### Exercise material
##############################

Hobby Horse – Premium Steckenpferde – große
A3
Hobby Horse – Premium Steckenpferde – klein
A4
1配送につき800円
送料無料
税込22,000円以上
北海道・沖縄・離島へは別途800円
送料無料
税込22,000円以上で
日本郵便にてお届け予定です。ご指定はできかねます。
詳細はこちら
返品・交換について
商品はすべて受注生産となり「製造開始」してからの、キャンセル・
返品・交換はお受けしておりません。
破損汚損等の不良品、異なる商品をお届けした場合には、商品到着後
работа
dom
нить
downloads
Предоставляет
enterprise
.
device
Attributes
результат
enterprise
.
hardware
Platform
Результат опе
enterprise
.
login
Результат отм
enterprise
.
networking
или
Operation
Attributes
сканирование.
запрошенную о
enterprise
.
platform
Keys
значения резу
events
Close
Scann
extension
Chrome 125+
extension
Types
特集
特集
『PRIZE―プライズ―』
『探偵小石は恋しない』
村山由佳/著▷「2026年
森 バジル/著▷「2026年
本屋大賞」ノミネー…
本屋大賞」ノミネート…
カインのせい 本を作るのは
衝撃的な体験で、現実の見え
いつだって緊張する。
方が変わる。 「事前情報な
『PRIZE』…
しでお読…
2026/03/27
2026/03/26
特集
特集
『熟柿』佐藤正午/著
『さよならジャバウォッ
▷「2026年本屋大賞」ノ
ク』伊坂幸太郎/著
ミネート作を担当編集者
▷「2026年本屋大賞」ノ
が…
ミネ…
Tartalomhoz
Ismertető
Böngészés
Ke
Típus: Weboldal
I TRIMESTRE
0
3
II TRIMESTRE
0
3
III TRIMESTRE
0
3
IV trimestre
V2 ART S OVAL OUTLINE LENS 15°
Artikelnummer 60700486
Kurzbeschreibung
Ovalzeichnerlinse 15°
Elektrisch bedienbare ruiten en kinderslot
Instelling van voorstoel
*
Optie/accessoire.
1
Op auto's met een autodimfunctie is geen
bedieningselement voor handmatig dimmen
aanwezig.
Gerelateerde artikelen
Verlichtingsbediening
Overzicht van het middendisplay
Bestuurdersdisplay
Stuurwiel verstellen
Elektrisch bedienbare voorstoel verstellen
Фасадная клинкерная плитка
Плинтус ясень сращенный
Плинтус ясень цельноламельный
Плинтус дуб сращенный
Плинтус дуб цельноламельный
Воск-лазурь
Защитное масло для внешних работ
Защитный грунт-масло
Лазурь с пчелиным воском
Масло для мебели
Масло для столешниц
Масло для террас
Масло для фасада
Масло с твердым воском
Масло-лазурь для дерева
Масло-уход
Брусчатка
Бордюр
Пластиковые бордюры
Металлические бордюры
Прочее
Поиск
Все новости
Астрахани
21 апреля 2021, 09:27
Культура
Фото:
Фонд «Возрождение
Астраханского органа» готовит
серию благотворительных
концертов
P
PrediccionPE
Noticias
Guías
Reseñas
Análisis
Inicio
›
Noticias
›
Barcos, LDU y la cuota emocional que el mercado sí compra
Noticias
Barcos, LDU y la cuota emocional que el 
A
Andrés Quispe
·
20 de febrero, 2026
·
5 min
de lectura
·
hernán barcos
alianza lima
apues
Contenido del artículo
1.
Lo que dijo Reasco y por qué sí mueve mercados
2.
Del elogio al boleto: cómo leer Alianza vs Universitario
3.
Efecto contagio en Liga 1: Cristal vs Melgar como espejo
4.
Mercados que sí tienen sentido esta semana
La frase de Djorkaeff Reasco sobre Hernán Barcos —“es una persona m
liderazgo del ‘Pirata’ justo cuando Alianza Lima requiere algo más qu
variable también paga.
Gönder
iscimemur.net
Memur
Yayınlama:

##############################

### Work instruction
Please retype, without any change, the line containing "Фасадная клинкерная плитка" and every line after it to the end of the entries above, and only those.

### Result
Фасадная клинкерная плитка
Плинтус ясень сращенный
Плинтус ясень цельноламельный
Плинтус дуб сращенный
Плинтус дуб цельноламельный
Воск-лазурь
Защитное масло для внешних работ
Защитный грунт-масло
Лазурь с пчелиным воском
Масло для мебели
Масло для столешниц
Масло для террас
Масло для фасада
Масло с твердым воском
Масло-лазурь для дерева
Масло-уход
Брусчатка
Бордюр
Пластиковые бордюры
Металлические бордюры
Прочее
Поиск
Все новости
Астрахани
21 апреля 2021, 09:27
Культура
Фото:
Фонд «Возрождение
Астраханского органа» готовит
серию благотворительных
концертов
P
PrediccionPE
Noticias
Guías
Reseñas
Análisis
Inicio
›
Noticias
›
Barcos, LDU y la cuota emocional que el mercado sí compra
Noticias
Barcos, LDU y la cuota emocional que el 
A
Andrés Quispe
·
20 de febrero, 2026
·
5 min
de lectura
·
hernán barcos
alianza lima
apues
Contenido del artículo
1.
Lo que dijo Reasco y por qué sí mueve mercados
2.
Del elogio al boleto: cómo leer Alianza vs Universitario
3.
Efecto contagio en Liga 1: Cristal vs Melgar como espejo
4.
Mercados que sí tienen sentido esta semana
La frase de Djorkaeff Reasco sobre Hernán Barcos —“es una persona m
liderazgo del ‘Pirata’ justo cuando Alianza Lima requiere algo más qu
variable también paga.
Gönder
iscimemur.net
Memur
Yayınlama:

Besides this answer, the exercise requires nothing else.